Rendered page images
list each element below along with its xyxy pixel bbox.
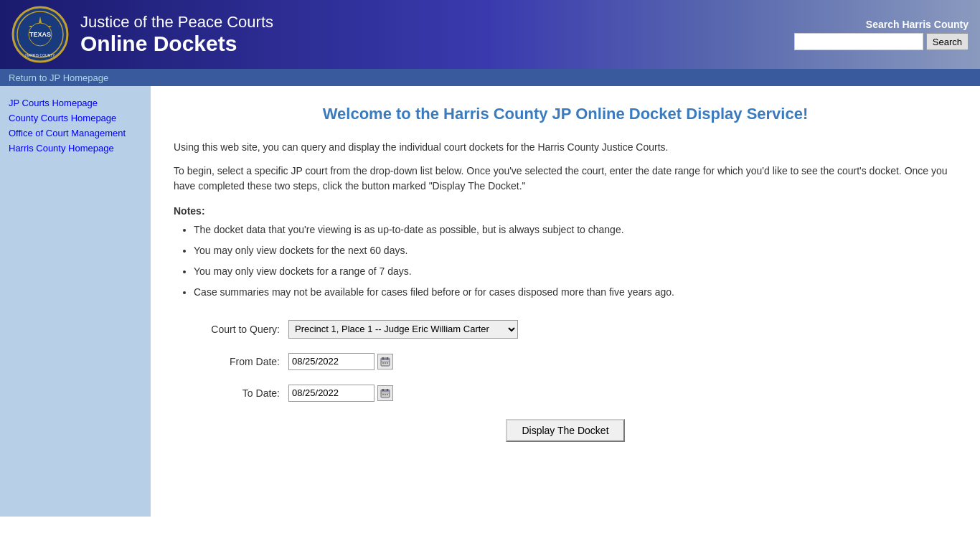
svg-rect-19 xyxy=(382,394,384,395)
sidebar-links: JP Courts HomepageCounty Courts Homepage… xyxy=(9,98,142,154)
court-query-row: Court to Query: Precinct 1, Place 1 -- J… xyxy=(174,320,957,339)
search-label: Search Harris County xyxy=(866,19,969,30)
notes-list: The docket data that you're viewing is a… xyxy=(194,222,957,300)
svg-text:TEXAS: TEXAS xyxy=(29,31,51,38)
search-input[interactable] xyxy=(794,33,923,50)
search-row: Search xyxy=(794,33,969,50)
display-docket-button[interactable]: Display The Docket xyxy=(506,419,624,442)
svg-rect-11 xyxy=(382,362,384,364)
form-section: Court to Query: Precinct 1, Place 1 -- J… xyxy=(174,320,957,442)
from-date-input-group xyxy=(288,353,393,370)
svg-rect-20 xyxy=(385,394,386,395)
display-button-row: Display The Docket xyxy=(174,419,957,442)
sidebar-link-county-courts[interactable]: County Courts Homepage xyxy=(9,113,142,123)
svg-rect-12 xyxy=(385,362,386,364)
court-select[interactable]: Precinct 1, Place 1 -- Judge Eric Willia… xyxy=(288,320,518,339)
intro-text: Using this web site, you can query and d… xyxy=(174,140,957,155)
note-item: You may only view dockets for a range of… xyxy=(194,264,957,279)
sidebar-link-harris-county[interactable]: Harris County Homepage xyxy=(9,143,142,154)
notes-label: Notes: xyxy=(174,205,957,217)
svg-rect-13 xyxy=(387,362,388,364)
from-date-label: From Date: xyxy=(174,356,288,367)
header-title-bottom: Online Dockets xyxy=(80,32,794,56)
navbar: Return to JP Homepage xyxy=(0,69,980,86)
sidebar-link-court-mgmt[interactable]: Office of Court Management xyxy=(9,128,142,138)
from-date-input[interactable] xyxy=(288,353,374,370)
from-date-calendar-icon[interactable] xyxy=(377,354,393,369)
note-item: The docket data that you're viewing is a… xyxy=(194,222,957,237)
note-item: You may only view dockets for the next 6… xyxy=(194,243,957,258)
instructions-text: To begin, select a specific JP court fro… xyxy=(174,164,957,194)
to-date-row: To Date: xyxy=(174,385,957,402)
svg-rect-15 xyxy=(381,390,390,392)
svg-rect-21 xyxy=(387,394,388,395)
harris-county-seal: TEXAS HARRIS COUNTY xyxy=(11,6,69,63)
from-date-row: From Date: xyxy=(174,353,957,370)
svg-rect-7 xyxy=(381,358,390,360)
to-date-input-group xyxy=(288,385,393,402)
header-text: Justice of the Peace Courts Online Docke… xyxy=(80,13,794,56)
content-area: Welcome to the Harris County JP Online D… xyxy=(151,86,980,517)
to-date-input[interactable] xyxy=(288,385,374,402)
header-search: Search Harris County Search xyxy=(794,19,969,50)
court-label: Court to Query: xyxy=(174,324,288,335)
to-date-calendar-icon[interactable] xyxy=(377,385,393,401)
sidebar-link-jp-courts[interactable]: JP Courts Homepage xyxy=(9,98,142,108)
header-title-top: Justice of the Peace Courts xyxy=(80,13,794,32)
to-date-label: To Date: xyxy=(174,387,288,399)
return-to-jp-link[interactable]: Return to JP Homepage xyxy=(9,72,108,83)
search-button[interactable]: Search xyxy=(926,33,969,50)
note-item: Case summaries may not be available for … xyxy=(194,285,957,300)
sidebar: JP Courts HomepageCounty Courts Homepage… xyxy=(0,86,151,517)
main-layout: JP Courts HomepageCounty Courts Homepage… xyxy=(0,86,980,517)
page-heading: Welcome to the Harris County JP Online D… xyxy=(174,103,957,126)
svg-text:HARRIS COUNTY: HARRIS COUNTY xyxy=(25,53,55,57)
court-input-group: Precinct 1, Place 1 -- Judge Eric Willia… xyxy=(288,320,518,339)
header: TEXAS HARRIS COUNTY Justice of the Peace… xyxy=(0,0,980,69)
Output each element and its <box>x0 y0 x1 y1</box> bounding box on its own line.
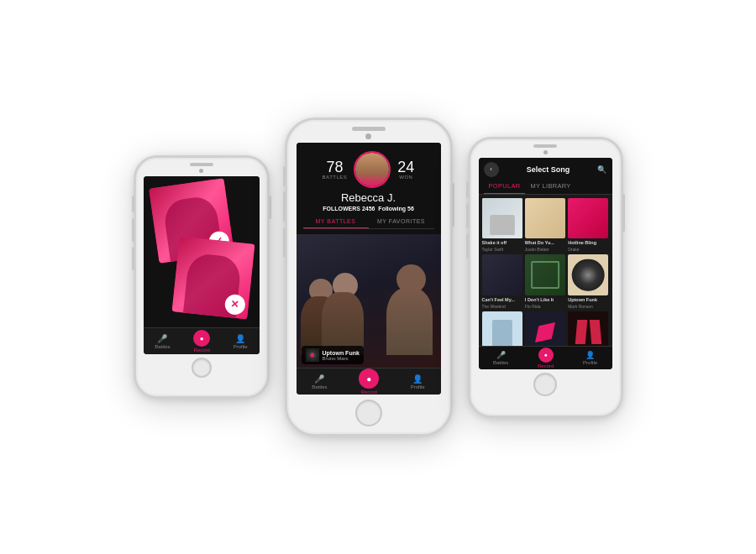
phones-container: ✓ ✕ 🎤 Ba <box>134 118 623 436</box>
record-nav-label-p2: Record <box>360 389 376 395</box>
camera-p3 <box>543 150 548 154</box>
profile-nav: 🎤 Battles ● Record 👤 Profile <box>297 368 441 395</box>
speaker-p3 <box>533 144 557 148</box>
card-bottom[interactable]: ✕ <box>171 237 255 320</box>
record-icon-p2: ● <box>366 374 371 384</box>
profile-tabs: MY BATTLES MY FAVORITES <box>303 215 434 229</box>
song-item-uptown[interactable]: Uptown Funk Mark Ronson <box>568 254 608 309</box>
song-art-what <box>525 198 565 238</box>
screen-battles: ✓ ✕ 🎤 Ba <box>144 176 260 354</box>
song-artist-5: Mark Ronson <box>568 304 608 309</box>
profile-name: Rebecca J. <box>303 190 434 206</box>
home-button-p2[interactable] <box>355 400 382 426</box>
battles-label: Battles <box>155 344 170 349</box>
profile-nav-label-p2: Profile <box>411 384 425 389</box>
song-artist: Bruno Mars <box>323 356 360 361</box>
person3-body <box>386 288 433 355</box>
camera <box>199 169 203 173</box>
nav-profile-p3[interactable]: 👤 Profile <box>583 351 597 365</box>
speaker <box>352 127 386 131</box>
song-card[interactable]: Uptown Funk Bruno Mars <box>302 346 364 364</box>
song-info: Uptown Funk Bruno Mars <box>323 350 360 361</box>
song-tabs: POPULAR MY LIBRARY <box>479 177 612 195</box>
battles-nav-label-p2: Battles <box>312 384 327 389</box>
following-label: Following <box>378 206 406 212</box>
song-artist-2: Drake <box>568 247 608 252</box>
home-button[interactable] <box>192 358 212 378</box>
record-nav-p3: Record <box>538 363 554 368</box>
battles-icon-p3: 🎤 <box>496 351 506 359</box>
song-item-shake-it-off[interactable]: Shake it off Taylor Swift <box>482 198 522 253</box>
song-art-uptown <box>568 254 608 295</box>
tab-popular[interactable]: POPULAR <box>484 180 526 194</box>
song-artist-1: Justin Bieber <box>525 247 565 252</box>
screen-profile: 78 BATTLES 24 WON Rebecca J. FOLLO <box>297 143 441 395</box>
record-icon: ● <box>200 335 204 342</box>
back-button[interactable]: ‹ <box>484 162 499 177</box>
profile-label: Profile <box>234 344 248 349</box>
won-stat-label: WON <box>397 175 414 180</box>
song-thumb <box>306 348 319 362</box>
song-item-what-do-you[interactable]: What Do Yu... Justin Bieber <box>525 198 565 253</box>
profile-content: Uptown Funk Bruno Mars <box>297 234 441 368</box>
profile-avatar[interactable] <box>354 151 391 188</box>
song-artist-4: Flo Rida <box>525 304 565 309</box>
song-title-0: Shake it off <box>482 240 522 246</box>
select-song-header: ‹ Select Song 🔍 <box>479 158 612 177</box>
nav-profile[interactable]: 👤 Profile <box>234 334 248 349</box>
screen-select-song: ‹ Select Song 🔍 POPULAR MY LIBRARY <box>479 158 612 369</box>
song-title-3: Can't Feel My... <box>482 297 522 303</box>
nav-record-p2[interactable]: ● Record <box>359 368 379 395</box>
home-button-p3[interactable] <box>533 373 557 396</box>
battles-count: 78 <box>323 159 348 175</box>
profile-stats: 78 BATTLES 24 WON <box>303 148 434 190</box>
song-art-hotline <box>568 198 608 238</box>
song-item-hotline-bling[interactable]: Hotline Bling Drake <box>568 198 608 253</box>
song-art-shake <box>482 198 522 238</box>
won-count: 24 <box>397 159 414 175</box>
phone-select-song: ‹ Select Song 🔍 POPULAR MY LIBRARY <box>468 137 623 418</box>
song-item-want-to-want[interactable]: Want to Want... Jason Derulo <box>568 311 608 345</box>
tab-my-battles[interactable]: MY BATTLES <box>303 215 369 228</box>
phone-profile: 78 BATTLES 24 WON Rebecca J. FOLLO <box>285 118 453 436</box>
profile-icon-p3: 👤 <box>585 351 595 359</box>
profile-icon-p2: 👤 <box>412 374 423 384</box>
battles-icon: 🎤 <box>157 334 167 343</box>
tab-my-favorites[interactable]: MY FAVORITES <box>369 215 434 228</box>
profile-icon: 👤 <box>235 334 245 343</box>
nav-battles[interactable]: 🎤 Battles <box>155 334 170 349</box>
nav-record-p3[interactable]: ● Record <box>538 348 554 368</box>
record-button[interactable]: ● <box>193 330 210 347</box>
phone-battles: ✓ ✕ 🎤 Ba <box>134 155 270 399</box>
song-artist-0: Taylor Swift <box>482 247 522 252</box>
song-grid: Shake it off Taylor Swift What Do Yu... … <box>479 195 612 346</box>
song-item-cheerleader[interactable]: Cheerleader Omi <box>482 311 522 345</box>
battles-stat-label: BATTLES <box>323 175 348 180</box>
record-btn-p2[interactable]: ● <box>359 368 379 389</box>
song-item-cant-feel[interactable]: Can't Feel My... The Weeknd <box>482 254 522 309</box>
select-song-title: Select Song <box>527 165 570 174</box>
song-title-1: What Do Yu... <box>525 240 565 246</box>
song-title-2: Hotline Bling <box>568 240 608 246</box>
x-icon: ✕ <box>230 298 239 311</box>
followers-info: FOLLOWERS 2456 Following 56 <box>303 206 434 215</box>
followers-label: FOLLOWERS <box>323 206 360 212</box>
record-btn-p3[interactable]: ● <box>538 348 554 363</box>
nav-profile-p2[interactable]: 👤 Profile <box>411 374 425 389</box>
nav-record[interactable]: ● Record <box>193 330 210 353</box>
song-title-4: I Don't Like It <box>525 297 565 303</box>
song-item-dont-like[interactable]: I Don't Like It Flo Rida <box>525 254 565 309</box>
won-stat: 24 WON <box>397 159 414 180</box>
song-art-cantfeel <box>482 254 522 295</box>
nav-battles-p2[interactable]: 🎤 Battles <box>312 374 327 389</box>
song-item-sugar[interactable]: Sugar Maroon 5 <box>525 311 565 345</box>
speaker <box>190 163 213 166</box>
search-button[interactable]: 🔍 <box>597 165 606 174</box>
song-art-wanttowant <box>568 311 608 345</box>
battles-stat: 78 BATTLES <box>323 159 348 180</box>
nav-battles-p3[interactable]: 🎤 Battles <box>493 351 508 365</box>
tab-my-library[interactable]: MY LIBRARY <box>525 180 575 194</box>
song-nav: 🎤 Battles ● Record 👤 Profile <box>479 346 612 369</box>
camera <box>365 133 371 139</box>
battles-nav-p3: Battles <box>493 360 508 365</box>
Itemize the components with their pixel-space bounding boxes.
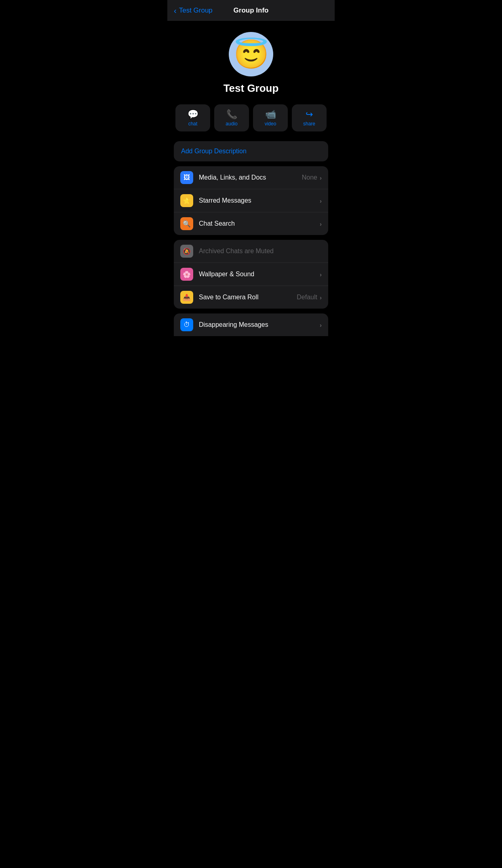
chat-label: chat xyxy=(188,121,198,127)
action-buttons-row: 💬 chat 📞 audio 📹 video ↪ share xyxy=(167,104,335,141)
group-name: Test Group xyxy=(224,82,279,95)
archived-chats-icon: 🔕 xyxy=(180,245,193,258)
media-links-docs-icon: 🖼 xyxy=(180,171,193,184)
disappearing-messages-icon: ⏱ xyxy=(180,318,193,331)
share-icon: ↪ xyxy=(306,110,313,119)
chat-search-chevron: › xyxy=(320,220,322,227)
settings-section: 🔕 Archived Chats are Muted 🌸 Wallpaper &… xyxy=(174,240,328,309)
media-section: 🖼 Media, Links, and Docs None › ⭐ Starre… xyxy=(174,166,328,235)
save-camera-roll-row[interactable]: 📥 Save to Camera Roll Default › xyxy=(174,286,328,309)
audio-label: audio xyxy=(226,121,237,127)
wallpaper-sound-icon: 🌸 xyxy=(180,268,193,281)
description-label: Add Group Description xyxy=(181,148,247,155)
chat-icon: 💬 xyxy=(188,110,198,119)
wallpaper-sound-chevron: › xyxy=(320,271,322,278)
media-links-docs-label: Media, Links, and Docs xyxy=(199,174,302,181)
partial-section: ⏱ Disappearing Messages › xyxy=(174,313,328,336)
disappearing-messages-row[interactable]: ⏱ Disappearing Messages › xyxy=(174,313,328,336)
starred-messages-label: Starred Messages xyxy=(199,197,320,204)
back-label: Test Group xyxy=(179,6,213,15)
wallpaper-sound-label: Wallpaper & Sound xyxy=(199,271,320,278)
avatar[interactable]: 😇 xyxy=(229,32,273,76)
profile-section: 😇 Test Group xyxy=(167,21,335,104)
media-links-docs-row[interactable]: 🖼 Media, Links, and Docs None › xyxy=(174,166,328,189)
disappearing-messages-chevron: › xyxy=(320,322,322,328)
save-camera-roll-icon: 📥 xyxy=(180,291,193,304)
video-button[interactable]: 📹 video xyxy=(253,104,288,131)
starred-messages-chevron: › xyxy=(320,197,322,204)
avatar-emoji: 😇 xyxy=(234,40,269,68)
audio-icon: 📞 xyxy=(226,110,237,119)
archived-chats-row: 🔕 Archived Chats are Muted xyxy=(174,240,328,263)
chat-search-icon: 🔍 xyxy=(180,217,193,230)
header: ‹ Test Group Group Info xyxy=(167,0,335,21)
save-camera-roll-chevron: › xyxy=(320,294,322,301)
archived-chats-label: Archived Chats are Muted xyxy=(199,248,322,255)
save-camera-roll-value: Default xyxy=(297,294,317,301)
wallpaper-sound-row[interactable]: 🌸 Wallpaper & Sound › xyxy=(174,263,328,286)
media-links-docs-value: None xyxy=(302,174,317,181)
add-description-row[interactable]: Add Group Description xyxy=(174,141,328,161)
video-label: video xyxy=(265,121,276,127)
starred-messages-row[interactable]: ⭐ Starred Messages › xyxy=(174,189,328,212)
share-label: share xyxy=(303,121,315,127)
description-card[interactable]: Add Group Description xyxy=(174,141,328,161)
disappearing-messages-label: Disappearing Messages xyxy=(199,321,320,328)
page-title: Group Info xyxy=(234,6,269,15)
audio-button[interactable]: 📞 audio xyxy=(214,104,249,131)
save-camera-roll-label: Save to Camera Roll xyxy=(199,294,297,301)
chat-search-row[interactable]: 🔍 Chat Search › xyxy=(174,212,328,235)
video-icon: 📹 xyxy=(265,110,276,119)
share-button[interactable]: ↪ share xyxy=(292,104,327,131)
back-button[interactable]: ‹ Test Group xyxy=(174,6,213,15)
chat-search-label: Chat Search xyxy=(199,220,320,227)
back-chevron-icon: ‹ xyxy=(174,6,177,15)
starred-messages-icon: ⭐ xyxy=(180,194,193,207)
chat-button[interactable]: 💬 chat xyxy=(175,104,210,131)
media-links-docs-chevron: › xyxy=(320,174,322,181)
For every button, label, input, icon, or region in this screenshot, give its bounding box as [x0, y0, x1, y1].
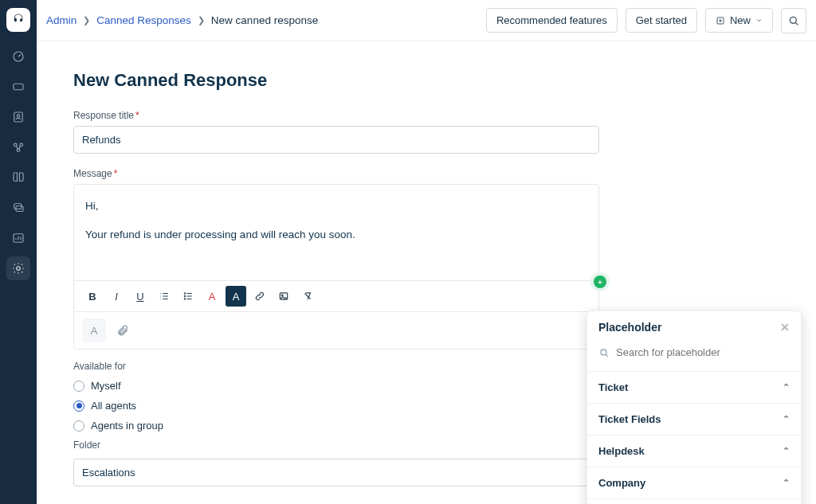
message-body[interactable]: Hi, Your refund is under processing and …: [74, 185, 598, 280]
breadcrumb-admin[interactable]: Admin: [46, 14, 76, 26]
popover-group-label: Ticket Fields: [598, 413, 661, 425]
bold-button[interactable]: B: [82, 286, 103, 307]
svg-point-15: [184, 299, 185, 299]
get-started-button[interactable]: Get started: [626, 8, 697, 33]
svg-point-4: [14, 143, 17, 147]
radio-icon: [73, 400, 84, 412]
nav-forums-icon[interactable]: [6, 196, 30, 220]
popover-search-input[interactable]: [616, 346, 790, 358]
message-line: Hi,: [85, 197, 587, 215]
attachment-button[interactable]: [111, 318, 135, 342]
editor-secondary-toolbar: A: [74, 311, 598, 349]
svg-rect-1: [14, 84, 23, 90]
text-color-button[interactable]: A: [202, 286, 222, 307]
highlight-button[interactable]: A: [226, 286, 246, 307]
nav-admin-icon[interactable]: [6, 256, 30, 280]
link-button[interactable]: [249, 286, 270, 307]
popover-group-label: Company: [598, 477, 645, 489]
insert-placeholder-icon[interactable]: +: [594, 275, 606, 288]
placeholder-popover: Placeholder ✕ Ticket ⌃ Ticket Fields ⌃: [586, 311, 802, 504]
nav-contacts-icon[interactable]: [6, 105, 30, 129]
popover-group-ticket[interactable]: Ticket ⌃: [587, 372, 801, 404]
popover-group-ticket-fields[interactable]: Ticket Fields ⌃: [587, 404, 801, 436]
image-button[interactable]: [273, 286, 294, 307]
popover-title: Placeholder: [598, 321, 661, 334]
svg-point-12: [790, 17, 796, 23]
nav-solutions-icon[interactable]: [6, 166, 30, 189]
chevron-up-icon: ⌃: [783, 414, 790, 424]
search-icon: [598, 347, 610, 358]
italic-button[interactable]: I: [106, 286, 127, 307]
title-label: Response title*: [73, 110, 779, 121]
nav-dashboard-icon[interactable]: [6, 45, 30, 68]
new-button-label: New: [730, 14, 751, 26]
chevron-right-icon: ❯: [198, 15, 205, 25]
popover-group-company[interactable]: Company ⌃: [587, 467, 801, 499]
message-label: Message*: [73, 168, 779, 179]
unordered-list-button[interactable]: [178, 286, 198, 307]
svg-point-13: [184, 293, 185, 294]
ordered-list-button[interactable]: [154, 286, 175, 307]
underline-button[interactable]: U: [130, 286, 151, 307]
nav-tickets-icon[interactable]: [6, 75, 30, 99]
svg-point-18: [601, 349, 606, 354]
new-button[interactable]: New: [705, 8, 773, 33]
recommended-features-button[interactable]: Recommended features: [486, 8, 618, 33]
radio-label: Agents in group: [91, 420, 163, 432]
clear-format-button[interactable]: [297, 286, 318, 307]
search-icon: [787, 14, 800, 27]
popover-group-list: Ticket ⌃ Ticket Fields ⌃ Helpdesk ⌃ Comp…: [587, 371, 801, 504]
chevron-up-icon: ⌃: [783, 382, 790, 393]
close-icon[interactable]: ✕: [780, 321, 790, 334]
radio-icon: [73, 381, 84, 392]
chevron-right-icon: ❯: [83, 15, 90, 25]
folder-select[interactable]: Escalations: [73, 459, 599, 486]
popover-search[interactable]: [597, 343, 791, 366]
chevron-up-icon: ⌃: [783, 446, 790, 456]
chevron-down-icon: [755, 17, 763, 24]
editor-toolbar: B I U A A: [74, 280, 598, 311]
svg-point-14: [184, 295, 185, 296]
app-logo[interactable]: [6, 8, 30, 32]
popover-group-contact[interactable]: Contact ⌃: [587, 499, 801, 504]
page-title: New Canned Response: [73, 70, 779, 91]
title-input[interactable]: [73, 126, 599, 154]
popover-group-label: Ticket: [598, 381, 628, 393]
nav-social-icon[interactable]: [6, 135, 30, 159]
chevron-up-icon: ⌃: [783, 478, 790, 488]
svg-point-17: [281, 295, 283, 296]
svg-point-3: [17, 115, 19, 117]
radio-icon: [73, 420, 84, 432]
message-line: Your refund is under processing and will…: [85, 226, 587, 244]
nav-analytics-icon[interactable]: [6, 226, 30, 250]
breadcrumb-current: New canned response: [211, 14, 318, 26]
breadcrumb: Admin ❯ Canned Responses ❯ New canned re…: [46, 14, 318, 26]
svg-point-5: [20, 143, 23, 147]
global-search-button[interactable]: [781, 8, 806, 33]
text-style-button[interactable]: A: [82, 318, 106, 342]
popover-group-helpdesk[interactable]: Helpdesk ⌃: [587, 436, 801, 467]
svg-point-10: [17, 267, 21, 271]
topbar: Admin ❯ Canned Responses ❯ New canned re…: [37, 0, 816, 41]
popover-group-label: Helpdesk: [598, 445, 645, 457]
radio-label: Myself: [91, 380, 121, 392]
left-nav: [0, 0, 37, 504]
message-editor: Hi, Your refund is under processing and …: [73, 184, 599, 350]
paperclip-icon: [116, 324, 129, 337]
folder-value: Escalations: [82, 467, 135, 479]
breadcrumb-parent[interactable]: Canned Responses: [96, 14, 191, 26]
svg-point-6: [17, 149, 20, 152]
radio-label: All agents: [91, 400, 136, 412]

TASK STATEMENT
From the entries above, copy out every line where the string "Mars" appears.

EXERCISE RESPONSE
song-artist: Bruno Mars <box>323 356 360 361</box>
song-card[interactable]: Uptown Funk Bruno Mars <box>302 346 364 364</box>
song-info: Uptown Funk Bruno Mars <box>323 350 360 361</box>
profile-content: Uptown Funk Bruno Mars <box>297 234 441 368</box>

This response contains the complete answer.